Aim: To investigate correlation between the expression of TGF-β1 and the amount of Treg cell in glioma, and evaluate their clinical values in predicting the prognosis of glioma.
Methods: Double immunohistochemistry staining was used to detect the expression of TGF-β1, CD4 and Foxp3 in 135 specimens of human gliomas (WHO I 18, WHO II 45, WHO III 53, WHO IV 19) and 15 normal brain.
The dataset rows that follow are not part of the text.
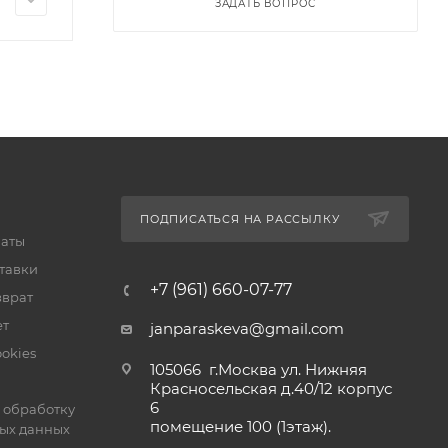
ЗАДАТЬ ВОПРОС
ПОДПИСАТЬСЯ НА РАССЫЛКУ
латы
тавки
+7 (961) 660-07-77
зврат
ет
janparaskeva@gmail.com
okies
105066 г.Москва ул. Нижняя
Красносельская д.40/12 корпус
6
 обработку
помещение 100 (1этаж).
ых данных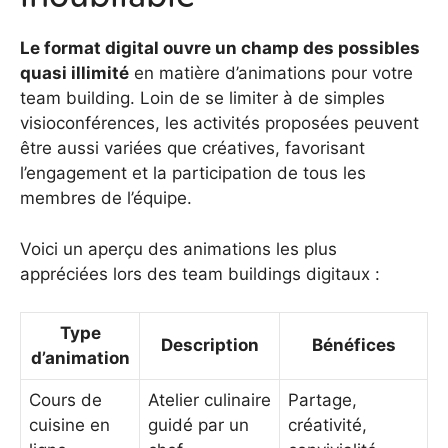
Le format digital ouvre un champ des possibles
quasi illimité
en matière d’animations pour votre
team building. Loin de se limiter à de simples
visioconférences, les activités proposées peuvent
être aussi variées que créatives, favorisant
l’engagement et la participation de tous les
membres de l’équipe.
Voici un aperçu des animations les plus
appréciées lors des team buildings digitaux :
Type
Description
Bénéfices
d’animation
Cours de
Atelier culinaire
Partage,
cuisine en
guidé par un
créativité,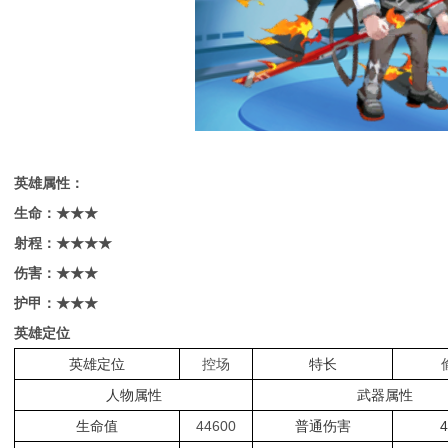
英雄属性：
生命：★★
★
射程：★★★
★
伤害：★★
★
护甲：★★
★
英雄定位
英雄定位
控场
特长
人物属性
武器属性
生命值
44600
普通伤害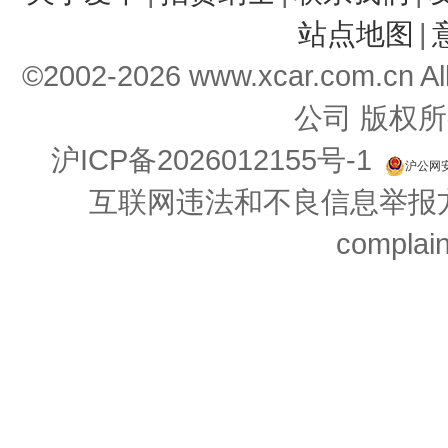
站点地图
|
©2002-
2026
www.xcar.com.cn 
公司 版权所
沪ICP备2026012155号-1
沪公网安备
互联网违法和不良信息举报方式：
complai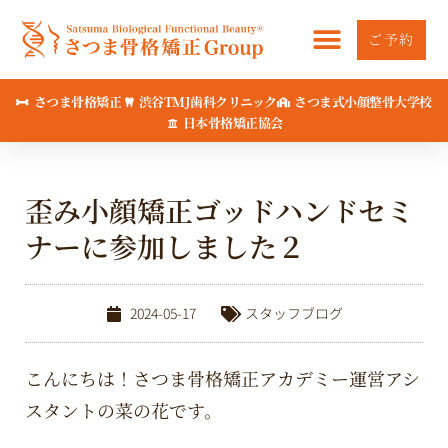
内
容
ご予約
を
ス
さつま骨格矯正
渋谷TMJ歯科クリニック
さつま式小顔整骨大学校
キ
日本骨格矯正協会
ッ
プ
歪み小顔矯正ゴッドハンドセミ
ナーに参加しました２
2024-05-17
スタッフブログ
こんにちは！さつま骨格矯正アカデミー運営アシ
スタントの菜の花です。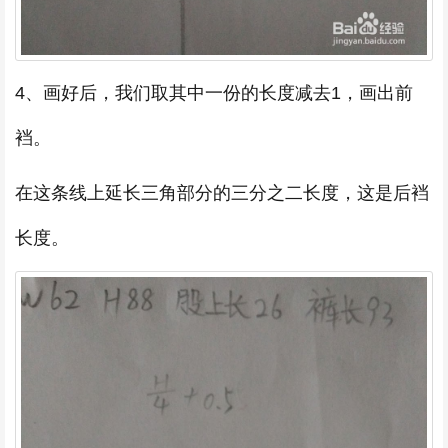
4、画好后，我们取其中一份的长度减去1，画出前
裆。
在这条线上延长三角部分的三分之二长度，这是后裆
长度。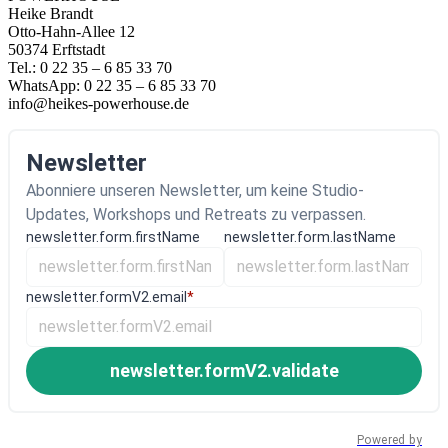
Heike Brandt
Otto-Hahn-Allee 12
50374 Erftstadt
Tel.: 0 22 35 – 6 85 33 70
WhatsApp: 0 22 35 – 6 85 33 70
info@heikes-powerhouse.de
Newsletter
Abonniere unseren Newsletter, um keine Studio-
Updates, Workshops und Retreats zu verpassen.
newsletter.form.firstName
newsletter.form.lastName
newsletter.formV2.email
*
newsletter.formV2.validate
Powered by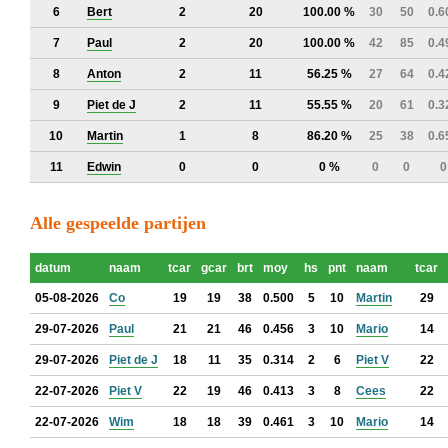
6
Bert
2
20
100.00 %
30
50
0.6
7
Paul
2
20
100.00 %
42
85
0.4
8
Anton
2
11
56.25 %
27
64
0.4
9
Piet de J
2
11
55.55 %
20
61
0.3
10
Martin
1
8
86.20 %
25
38
0.6
11
Edwin
0
0
0 %
0
0
0
Alle gespeelde partijen
datum
naam
tcar
gcar
brt
moy
hs
pnt
naam
tcar
05-08-2026
Co
19
19
38
0.500
5
10
Martin
29
29-07-2026
Paul
21
21
46
0.456
3
10
Mario
14
29-07-2026
Piet de J
18
11
35
0.314
2
6
Piet V
22
22-07-2026
Piet V
22
19
46
0.413
3
8
Cees
22
22-07-2026
Wim
18
18
39
0.461
3
10
Mario
14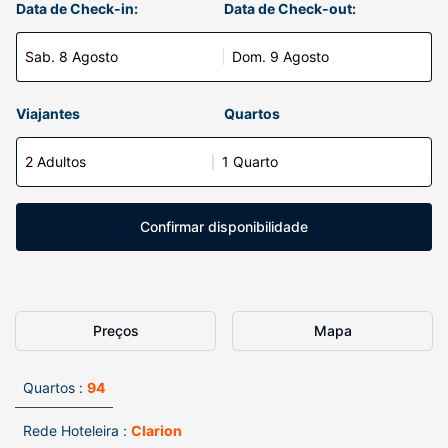
Data de Check-in:
Data de Check-out:
Sab. 8 Agosto
Dom. 9 Agosto
Viajantes
Quartos
2 Adultos
1 Quarto
Confirmar disponibilidade
Preços
Mapa
Quartos :
94
Rede Hoteleira :
Clarion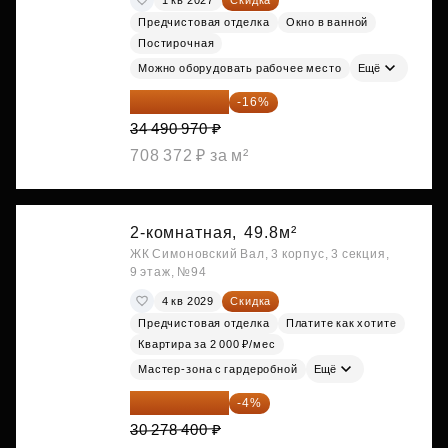
Предчистовая отделка
Окно в ванной
Постирочная
Можно оборудовать рабочее место
Ещё
28 972 415 ₽
-16%
34 490 970 ₽
708 372 ₽ за м²
2-комнатная,
49.8м²
ЖК Симоновский Вал, 3 корпус, 3 секция,
9 этаж, №94
4 кв 2029
Скидка
Предчистовая отделка
Платите как хотите
Квартира за 2 000 ₽/мес
Мастер-зона с гардеробной
Ещё
29 067 264 ₽
-4%
30 278 400 ₽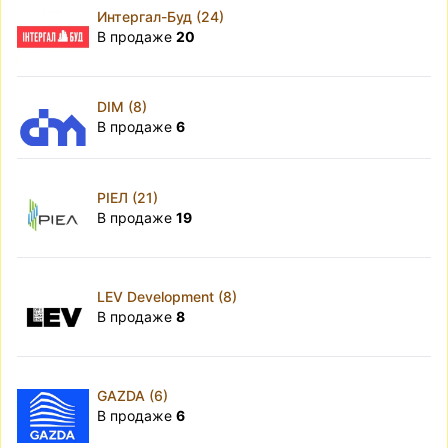
Интергал-Буд (24)
В продаже
20
DIM (8)
В продаже
6
РІЕЛ (21)
В продаже
19
LEV Development (8)
В продаже
8
GAZDA (6)
В продаже
6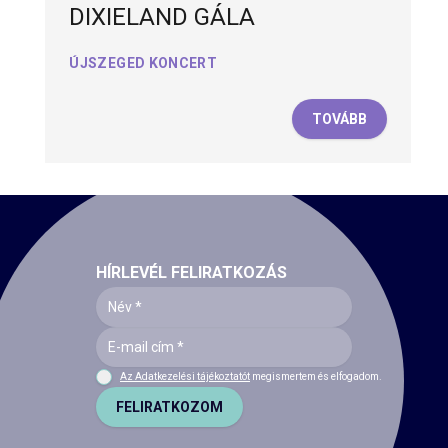
DIXIELAND GÁLA
ÚJSZEGED KONCERT
TOVÁBB
HÍRLEVÉL FELIRATKOZÁS
Az Adatkezelési tájékoztatót
megismertem és elfogadom.
FELIRATKOZOM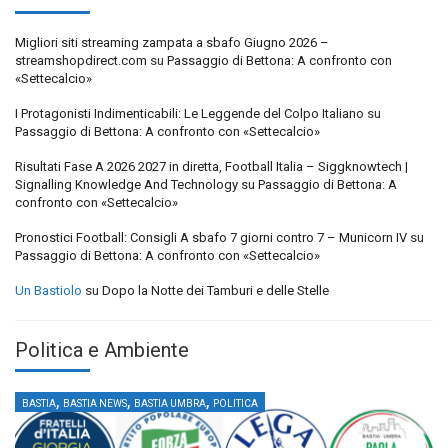
Migliori siti streaming zampata a sbafo Giugno 2026 –
streamshopdirect.com
su
Passaggio di Bettona: A confronto con
«Settecalcio»
I Protagonisti Indimenticabili: Le Leggende del Colpo Italiano
su
Passaggio di Bettona: A confronto con «Settecalcio»
Risultati Fase A 2026 2027 in diretta, Football Italia – Siggknowtech |
Signalling Knowledge And Technology
su
Passaggio di Bettona: A
confronto con «Settecalcio»
Pronostici Football: Consigli A sbafo 7 giorni contro 7 – Municorn IV
su
Passaggio di Bettona: A confronto con «Settecalcio»
Un Bastiolo
su
Dopo la Notte dei Tamburi e delle Stelle
Politica e Ambiente
,
,
,
BASTIA
BASTIA NEWS
BASTIA UMBRA
POLITICA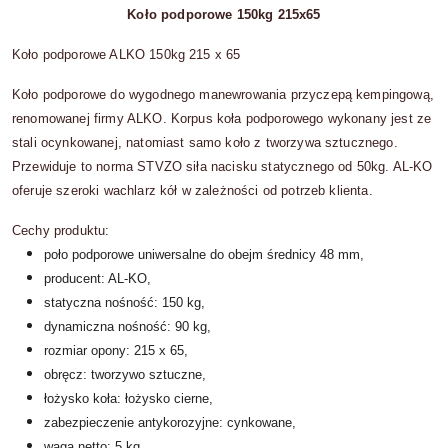
Koło podporowe 150kg 215x65
Koło podporowe ALKO 150kg 215 x 65
Koło podporowe do wygodnego manewrowania przyczepą kempingową,
renomowanej firmy ALKO. Korpus koła podporowego wykonany jest ze
stali ocynkowanej, natomiast samo koło z tworzywa sztucznego.
Przewiduje to norma STVZO siła nacisku statycznego od 50kg. AL-KO
oferuje szeroki wachlarz kół w zależności od potrzeb klienta.
Cechy produktu:
poło podporowe uniwersalne do obejm średnicy 48 mm,
producent: AL-KO,
statyczna nośność: 150 kg,
dynamiczna nośność: 90 kg,
rozmiar opony: 215 x 65,
obręcz: tworzywo sztuczne,
łożysko koła: łożysko cierne,
zabezpieczenie antykorozyjne: cynkowane,
waga netto: 5 kg.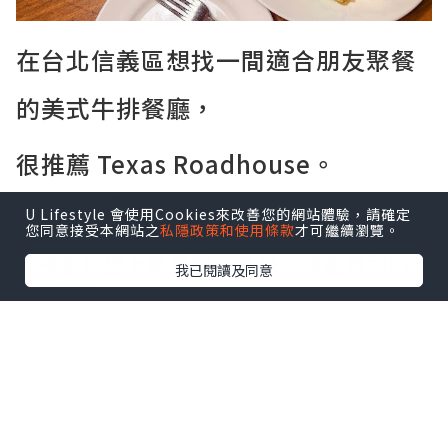
在台北信義區想找一間適合朋友聚餐
的美式牛排餐廳，
很推薦 Texas Roadhouse。
餐廳的氣氛熱鬧，主打現切牛排和大份量
U Lifestyle 會使用Cookies來改善您的網站體驗，請確定
餐點，走的是美式家庭餐廳路線。
您同意接受本網站之
私隱政策和使用條款
才可繼續瀏覽。
入座後先送上熱騰騰的餐包，搭配香甜的
我已閱讀及同意
肉桂奶油。
桌上還會附上一包帶殼花生，邊聊天邊享
用，很有美式餐廳的氛圍。
點擊圖片放大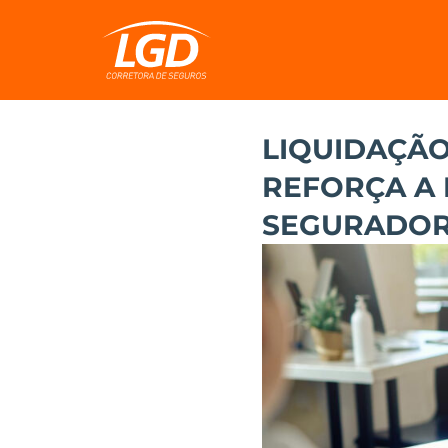
LIQUIDAÇÃO
REFORÇA A 
SEGURADOR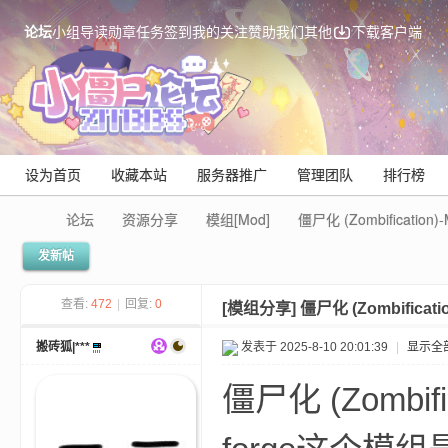
论坛
小组
导读
勋章
任务
签到
我的关注
赞助我们
其他
下载客户端
设为首页
收藏本站
服务器推广
管理团队
排行榜
论坛
资源分享
模组[Mod]
僵尸化 (Zombification
发新帖
Mi
查看:
472
|
回复:
0
[模组分享]
僵尸化 (Zombificat
搬砖狐|***
发表于 2025-8-10 20:01:39
|
显示全
僵尸化 (Zombifi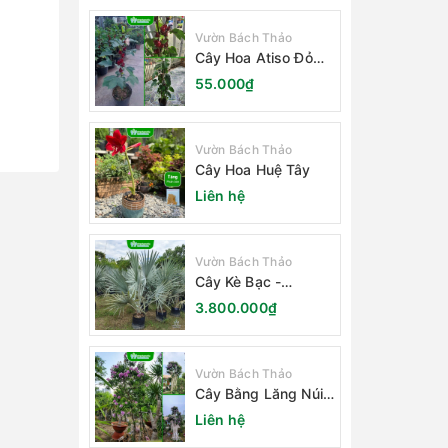
Vườn Bách Thảo
Cây Hoa Atiso Đỏ
(Bụt Gấm Hibiscus)
55.000₫
Vườn Bách Thảo
Cây Hoa Huệ Tây
Liên hệ
Vườn Bách Thảo
Cây Kè Bạc -
Smarckia Nobilis
3.800.000₫
Vườn Bách Thảo
Cây Bằng Lăng Núi
(Cây Săng Lẻ)
Liên hệ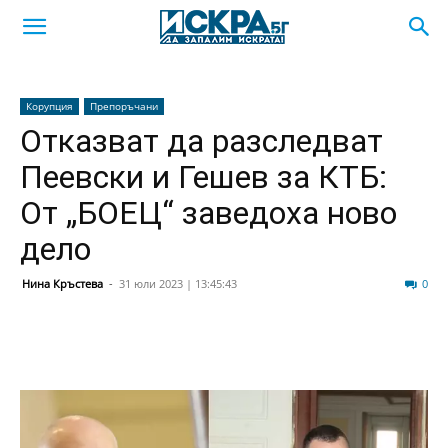
Корупция
Препоръчани
Отказват да разследват
Пеевски и Гешев за КТБ:
От „БОЕЦ“ заведоха ново
дело
Нина Кръстева
-
31 юли 2023 | 13:45:43
152
0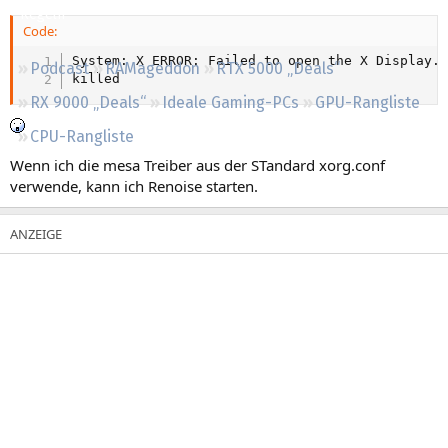
Regeln
Code:
System: X ERROR: Failed to open the X Display. 
Podcast
RAMageddon
RTX 5000 „Deals“
killed
RX 9000 „Deals“
Ideale Gaming-PCs
GPU-Rangliste
CPU-Rangliste
Wenn ich die mesa Treiber aus der STandard xorg.conf
verwende, kann ich Renoise starten.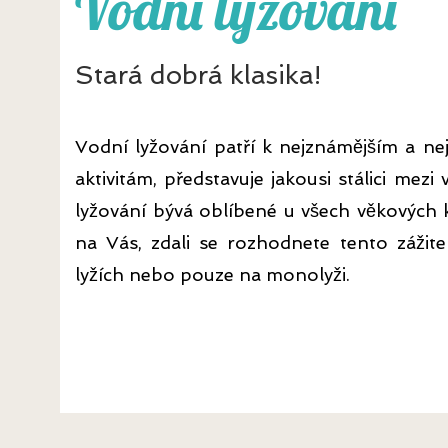
Vodní lyžování
Stará dobrá klasika!
Vodní lyžování patří k nejznámějším a ne
aktivitám, představuje jakousi stálici mez
lyžování bývá oblíbené u všech věkových k
na Vás, zdali se rozhodnete tento zážit
lyžích nebo pouze na monolyži.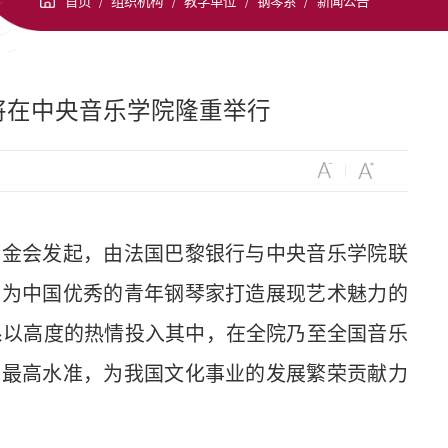
首页
/
组织机构
/
教学单位
/
钢琴系
/
新闻公告
即将在中央音乐学院隆重举行
基金会发起，由法国巴黎银行与中央音乐学院联
，为中国优秀的青年钢琴家打造展现艺术魅力的
系以高度的热情投入其中，在全院乃至全国音乐
”最高水准，为我国文化事业的发展繁荣贡献力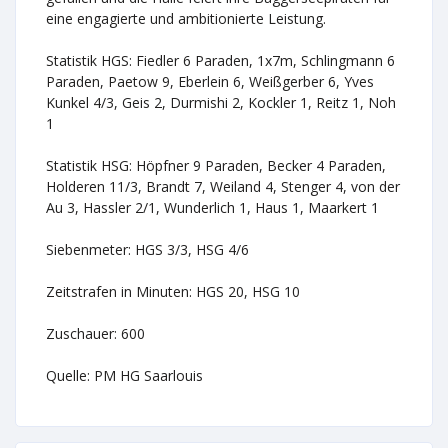
eine engagierte und ambitionierte Leistung.
Statistik HGS: Fiedler 6 Paraden, 1x7m, Schlingmann 6
Paraden, Paetow 9, Eberlein 6, Weißgerber 6, Yves
Kunkel 4/3, Geis 2, Durmishi 2, Kockler 1, Reitz 1, Noh
1
Statistik HSG: Höpfner 9 Paraden, Becker 4 Paraden,
Holderen 11/3, Brandt 7, Weiland 4, Stenger 4, von der
Au 3, Hassler 2/1, Wunderlich 1, Haus 1, Maarkert 1
Siebenmeter: HGS 3/3, HSG 4/6
Zeitstrafen in Minuten: HGS 20, HSG 10
Zuschauer: 600
Quelle: PM HG Saarlouis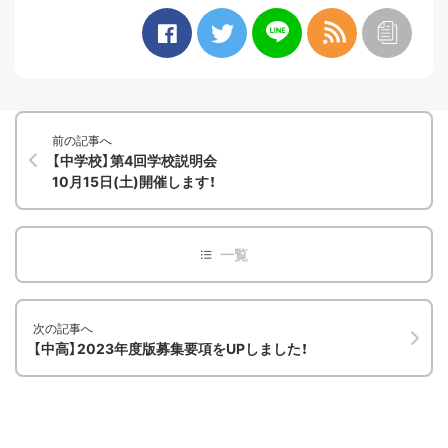
前の記事へ
【中学校】第4回学校説明会
10月15日(土)開催します！
次の記事へ
【中高】2023年度版募集要項をUPしました！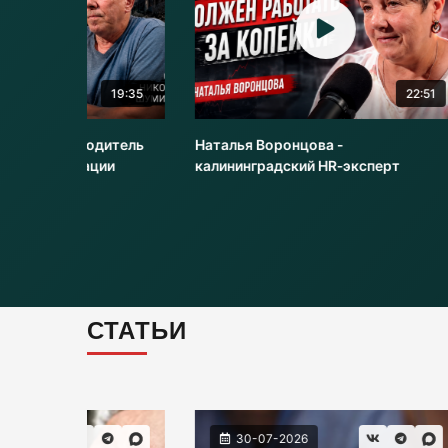
19:35
22:51
одитель
Наталья Воронцова -
Алекса
ции
калининградский HR‑эксперт
Процен
РАНХи
СТАТЬИ
30-07-2026
3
Results: OF the 135 specimans of glioma, 58 showed low TGF-β1 expression and 77 (57.03%) showed high TGF-β1 expression while ws not expression in normal brain tissue. Average Treg cell density in glioma was 2. 031/HP, but there was no expression of Treg in normal brain tissue. Expression of TGF-β1 was positively correlated with the mount of Treg in glioma tissues (r = 0.294, P < 0.01). Compared with the low grade, The levels of TGF-β1 and the amount of Treg cells with significant higher in high-grade glioma, however the mount of Treg had no correlations with Sex, KPS score. The Laplan-Meier analysis showed that there wer significant difference in overall survival (OS) between the TGF-β1 high-expression and low-expression group (P < 0.001). Cox multivariate analysis showed that TGF-β1 and Treg were not independent prognostic factors (P > 0.05).
Conclusion: Intratumoral of TGF-β1 may relate to the infiltration of Treg cells in glioma tissues. The level of TGF-β1 was obviously increased in high grade. Glioma patients with TGF-β1 or Trg high expression have poorer prognosis, while TGF-β1 and Treg cannot serve as independent prognostic factors of glioma survival time.